Danny Espinosa, 2B/SS, Washington Nationals: He's playing through a rotator cuff (nonthrowing shoulder) injury, and he's already risky enough in terms of batting average that monitoring his health is imperative.
Colby Rasmus, OF, Blue Jays: He's 26 years old and has time to improve, but Rasmus' second half was awful, and he completely erased any memory of an encouraging 2012 first half.
Mike Napoli, C/1B, Boston Red Sox: I'm not as confident in his health as my colleagues are, ranking him significantly lower in my personal than our group ranks, but Napoli could convince me otherwise during camp.
Atlanta Braves batting order: Andrelton Simmons appears the de facto leadoff hitter, but whether his bat is advanced enough at this stage of his career is the question tied to the extent of his breakout potential.

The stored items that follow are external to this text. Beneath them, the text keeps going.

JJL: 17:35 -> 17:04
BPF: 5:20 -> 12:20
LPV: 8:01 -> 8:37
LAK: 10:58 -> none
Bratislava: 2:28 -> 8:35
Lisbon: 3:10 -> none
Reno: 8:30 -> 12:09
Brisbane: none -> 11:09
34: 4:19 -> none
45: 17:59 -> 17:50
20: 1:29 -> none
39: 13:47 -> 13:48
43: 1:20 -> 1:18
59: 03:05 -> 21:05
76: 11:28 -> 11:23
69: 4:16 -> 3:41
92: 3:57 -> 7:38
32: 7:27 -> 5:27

Jurickson Profar, 2B, Texas Rangers: I'd say his glove is major league-ready and his bat is maybe a half-year off, but a strong spring could easily convince me otherwise and lead to him being one of 2013's top fantasy rookies.
Wil Myers, OF, Tampa Bay Rays: His bat is ready, but the Rays like to keep those free agency clocks in check. Myers is going to need an eye-popping spring to make the team, though he does have the skills to do it.